- What you should do
Nothing but the pictures should be left out when you copy the records exactly.

- Data for this exercise
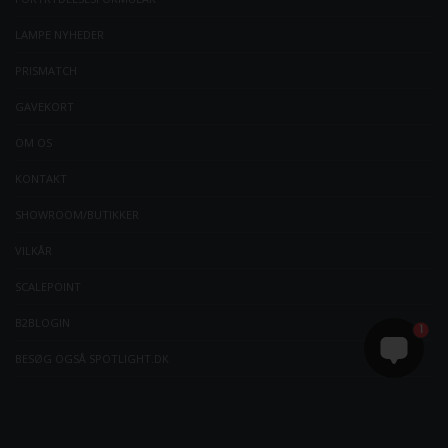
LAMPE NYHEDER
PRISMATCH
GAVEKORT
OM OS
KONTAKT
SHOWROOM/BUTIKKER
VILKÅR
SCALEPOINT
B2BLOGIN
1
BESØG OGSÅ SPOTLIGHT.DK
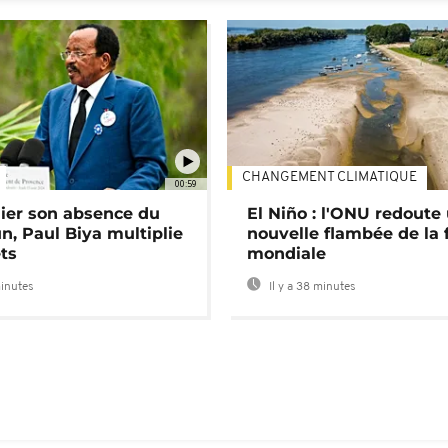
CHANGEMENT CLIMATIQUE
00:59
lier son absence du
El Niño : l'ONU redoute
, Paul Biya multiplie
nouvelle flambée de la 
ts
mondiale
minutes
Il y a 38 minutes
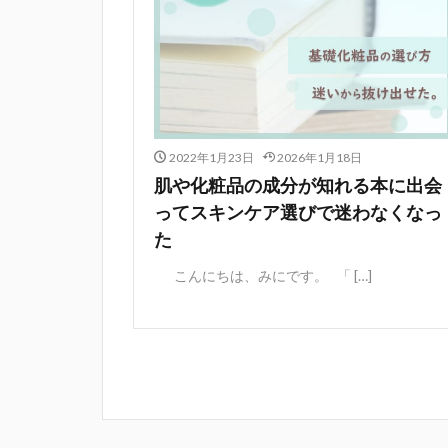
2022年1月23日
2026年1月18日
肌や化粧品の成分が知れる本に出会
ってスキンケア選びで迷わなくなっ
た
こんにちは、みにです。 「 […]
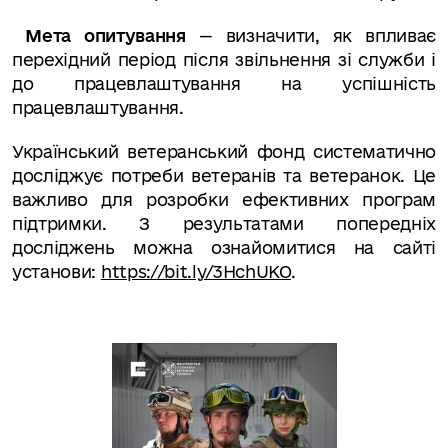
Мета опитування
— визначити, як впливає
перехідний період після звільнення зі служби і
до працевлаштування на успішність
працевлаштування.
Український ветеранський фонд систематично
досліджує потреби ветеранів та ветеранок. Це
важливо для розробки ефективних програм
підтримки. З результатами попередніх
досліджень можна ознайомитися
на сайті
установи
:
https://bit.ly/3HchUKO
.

- Answer box
LAMPE NYHEDER
PRISMATCH
GAVEKORT
OM OS
KONTAKT
SHOWROOM/BUTIKKER
VILKÅR
SCALEPOINT
B2BLOGIN
1
BESØG OGSÅ SPOTLIGHT.DK
CHANGEMENT CLIMATIQUE
00:59
lier son absence du
El Niño : l'ONU redoute
, Paul Biya multiplie
nouvelle flambée de la 
ts
mondiale
minutes
Il y a 38 minutes
2022年1月23日
2026年1月18日
肌や化粧品の成分が知れる本に出会
ってスキンケア選びで迷わなくなっ
た
こんにちは、みにです。 「 […]
Мета опитування
— визначити, як впливає
перехідний період після звільнення зі служби і
до працевлаштування на успішність
працевлаштування.
Український ветеранський фонд систематично
досліджує потреби ветеранів та ветеранок. Це
важливо для розробки ефективних програм
підтримки. З результатами попередніх
досліджень можна ознайомитися
на сайті
установи
:
https://bit.ly/3HchUKO
.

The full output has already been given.